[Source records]
# # # # #

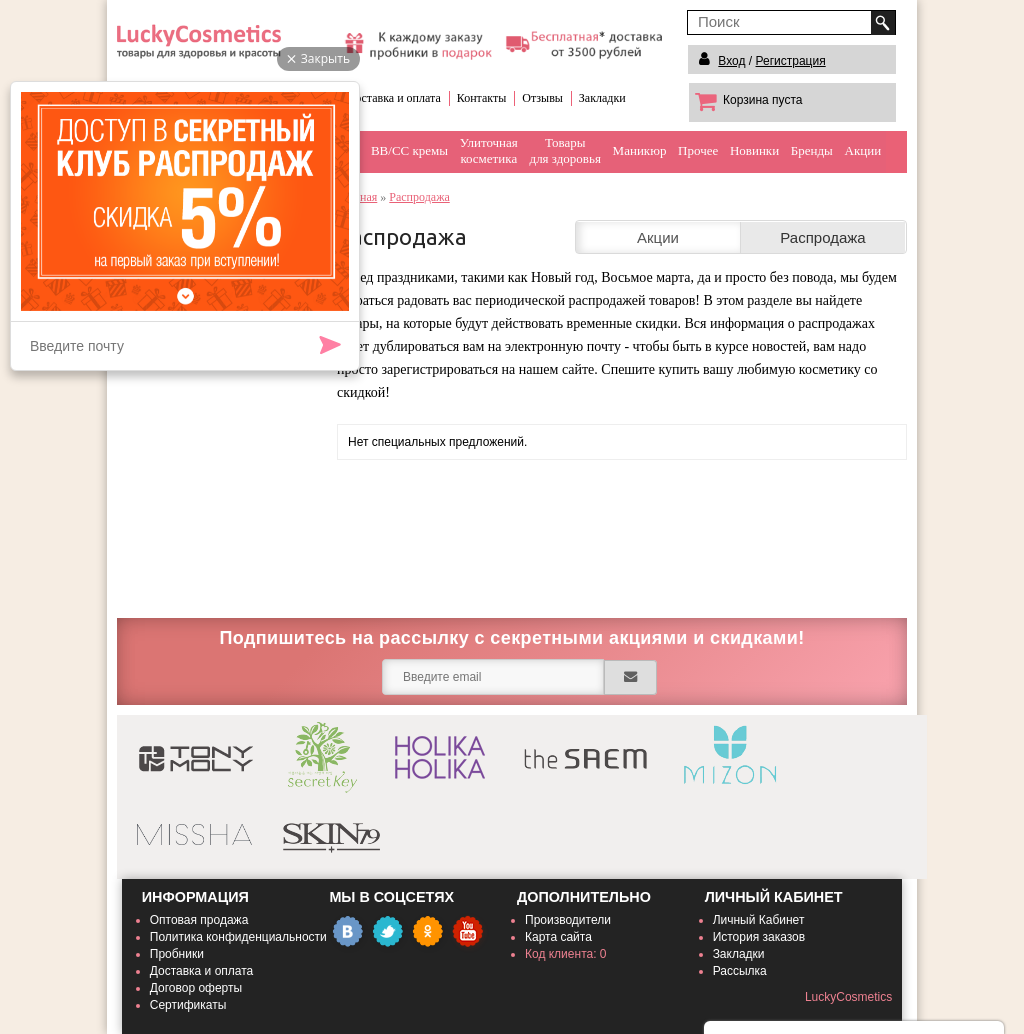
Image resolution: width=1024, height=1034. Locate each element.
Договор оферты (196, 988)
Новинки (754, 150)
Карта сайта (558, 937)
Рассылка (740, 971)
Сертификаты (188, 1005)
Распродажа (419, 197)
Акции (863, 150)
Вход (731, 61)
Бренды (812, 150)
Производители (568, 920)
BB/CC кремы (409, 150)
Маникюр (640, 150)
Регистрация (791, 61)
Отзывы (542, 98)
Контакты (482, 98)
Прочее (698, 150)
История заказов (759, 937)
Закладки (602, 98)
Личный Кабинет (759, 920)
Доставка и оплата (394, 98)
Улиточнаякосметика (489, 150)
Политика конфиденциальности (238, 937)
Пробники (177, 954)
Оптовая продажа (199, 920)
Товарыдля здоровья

# # # # #

◆ WORK TASK ◆
Exactly as written, copy the lines from the one containing "Бренды (812, 150)" to the end of the entries, both ends included.

◆ RESULT OF THE EXERCISE ◆
Бренды (812, 150)
Производители (568, 920)
BB/CC кремы (409, 150)
Маникюр (640, 150)
Регистрация (791, 61)
Отзывы (542, 98)
Контакты (482, 98)
Прочее (698, 150)
История заказов (759, 937)
Закладки (602, 98)
Личный Кабинет (759, 920)
Доставка и оплата (394, 98)
Улиточнаякосметика (489, 150)
Политика конфиденциальности (238, 937)
Пробники (177, 954)
Оптовая продажа (199, 920)
Товарыдля здоровья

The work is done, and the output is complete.